The lesson? Even if you’re growing tired of your brand, your audience isn’t — they’re only just starting to notice it. Consistency takes time to become memorable, but ensure you have enough flexibility to stand the test of time.

6. Be innovative and effective

With B2B brands and marketing, the hunt for new channels or media formats is largely a distraction. Research consistently shows that the most familiar channels still deliver the strongest results. The opportunity isn’t in finding something new. It’s about using the channels you already have with more creativity.
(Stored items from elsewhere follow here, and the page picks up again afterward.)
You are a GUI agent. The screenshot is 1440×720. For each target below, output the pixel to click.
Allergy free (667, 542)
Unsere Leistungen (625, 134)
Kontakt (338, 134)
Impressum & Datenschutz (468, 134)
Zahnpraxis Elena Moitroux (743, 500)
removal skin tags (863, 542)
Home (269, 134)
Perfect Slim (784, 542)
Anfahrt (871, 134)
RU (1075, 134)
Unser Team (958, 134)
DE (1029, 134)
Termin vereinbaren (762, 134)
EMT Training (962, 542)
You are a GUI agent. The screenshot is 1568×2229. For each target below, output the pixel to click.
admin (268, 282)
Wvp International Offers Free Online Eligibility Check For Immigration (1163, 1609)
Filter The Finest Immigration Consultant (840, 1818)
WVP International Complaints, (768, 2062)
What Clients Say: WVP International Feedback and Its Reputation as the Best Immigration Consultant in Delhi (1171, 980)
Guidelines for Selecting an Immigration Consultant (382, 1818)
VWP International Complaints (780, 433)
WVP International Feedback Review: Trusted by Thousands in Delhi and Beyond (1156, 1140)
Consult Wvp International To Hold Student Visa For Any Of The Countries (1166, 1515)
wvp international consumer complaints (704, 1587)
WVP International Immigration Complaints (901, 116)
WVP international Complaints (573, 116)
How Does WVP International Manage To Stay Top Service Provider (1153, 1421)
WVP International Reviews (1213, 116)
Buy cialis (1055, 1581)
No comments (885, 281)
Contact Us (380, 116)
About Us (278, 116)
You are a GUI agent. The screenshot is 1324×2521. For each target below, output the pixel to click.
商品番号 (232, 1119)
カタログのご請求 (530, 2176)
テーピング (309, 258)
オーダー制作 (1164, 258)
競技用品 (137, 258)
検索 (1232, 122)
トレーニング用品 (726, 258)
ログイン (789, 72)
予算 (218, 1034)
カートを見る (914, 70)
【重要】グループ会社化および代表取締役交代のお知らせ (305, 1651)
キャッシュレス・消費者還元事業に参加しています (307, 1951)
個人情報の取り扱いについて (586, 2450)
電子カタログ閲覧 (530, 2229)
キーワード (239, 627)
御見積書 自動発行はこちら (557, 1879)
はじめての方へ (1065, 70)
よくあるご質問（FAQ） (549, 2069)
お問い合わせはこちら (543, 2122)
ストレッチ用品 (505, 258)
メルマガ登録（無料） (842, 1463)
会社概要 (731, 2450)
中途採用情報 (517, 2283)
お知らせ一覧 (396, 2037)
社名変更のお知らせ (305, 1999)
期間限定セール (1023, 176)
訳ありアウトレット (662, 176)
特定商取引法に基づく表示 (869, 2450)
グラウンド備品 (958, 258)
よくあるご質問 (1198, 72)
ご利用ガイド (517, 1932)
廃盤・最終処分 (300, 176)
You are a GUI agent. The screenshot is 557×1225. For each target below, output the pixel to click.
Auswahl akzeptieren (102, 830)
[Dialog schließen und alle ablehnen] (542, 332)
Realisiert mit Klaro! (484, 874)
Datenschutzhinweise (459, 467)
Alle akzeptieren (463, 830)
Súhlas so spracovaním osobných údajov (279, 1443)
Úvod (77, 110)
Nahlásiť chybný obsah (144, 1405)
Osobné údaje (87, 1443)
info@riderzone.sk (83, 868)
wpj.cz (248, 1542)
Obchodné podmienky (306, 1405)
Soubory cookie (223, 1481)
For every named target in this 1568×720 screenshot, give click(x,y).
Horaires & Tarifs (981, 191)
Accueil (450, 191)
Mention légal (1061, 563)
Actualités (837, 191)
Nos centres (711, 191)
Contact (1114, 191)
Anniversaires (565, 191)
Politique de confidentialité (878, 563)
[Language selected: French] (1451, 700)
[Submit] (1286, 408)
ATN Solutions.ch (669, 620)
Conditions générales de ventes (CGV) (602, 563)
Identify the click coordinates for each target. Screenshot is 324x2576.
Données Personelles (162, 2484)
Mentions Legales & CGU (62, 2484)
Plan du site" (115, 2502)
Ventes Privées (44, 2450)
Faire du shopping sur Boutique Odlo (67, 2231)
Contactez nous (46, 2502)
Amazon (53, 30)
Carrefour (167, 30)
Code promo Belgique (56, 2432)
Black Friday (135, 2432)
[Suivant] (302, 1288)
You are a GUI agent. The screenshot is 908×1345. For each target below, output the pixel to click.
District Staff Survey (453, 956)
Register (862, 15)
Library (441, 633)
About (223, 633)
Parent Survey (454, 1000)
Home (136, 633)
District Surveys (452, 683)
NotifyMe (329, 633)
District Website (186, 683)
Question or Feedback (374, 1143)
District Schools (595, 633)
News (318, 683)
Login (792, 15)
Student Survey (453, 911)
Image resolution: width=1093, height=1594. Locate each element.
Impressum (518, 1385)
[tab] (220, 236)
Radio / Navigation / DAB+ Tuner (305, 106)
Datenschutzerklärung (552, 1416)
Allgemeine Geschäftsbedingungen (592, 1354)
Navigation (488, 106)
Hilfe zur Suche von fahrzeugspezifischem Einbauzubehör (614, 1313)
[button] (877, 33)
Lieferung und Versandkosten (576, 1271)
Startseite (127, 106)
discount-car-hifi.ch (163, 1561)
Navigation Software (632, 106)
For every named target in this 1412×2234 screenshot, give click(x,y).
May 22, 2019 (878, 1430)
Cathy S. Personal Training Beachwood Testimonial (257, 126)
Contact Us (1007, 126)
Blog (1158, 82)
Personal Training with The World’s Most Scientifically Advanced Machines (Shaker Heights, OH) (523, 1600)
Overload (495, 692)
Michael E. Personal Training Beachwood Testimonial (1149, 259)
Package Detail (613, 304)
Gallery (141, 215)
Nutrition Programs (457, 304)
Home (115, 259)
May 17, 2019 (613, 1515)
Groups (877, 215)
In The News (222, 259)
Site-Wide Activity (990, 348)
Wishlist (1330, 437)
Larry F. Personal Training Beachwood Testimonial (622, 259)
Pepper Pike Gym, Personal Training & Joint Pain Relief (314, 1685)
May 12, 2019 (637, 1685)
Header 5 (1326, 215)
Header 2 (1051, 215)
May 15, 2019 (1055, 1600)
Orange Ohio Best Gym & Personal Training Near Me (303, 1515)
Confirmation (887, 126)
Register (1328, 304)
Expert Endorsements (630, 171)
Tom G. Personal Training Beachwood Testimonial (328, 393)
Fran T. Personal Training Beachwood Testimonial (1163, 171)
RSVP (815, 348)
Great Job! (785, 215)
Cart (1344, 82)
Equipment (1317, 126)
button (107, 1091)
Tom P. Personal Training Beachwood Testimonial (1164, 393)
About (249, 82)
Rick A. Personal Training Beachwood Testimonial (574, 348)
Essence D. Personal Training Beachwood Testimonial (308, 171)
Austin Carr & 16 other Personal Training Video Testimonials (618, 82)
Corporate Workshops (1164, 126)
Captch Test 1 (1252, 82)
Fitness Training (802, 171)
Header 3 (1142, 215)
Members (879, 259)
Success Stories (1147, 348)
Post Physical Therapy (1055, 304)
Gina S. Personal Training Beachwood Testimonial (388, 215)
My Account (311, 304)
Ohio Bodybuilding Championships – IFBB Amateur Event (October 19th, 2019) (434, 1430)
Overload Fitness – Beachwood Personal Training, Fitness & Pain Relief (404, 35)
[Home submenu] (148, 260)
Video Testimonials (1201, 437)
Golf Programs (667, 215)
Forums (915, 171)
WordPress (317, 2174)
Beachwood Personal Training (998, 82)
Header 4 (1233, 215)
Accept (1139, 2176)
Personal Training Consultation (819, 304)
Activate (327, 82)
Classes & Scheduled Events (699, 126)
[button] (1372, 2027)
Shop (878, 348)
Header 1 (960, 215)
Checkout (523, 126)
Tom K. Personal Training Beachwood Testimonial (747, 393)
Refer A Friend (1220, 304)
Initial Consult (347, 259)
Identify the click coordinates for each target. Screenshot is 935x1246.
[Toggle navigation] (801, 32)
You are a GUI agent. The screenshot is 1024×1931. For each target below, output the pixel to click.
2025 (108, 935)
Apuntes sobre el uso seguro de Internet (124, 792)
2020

Aldi proves the point. As COVID drove shoppers back to the big four supermarkets, they responded not by abandoning social media, but by reinventing how they used it. They became masters of the timely, culturally savvy post — for example, turning M&S’s legal action over a caterpillar cake into the “Free Cuthbert” campaign that reached 103 million people. Total impressions grew from 2.6 million in 2019 to almost 2 billion across three years, demonstrating that innovation can be effective.

Specsavers takes a similar approach. A single, enduring strapline — deployed across blurred billboards, environmental stunts, and perfectly timed social replies — has made their brand both unmistakable and endlessly surprising. Their “Welcome to Melbourne” stunt at Sydney Airport was disruptive, memorable and entirely on-brand.

The lesson for B2B marketers is clear: don’t chase silver bullets. Innovate within the channels your audiences already use. It’s rarely what you do — it’s the way that you do it.

Conclusion

Digital and social have proliferated communications, making it harder for brands to cut through noise and reach their audience. B2C brands are often more transactional and therefore market themselves to drive sales using different tactics that capture our attention. B2B brands build relationship, with marketing communications being more a conversation. B2B brands are also inherently more conservative and risk averse, so are less likely to employ some of the risker attention grabbing tactics of B2C brands. However, that doesn’t mean these B2B brands can’t, and shouldn’t, use the underlying principles to be successful in their communication and cut-through. After all, good communication, however formed, is one where the audience takes note.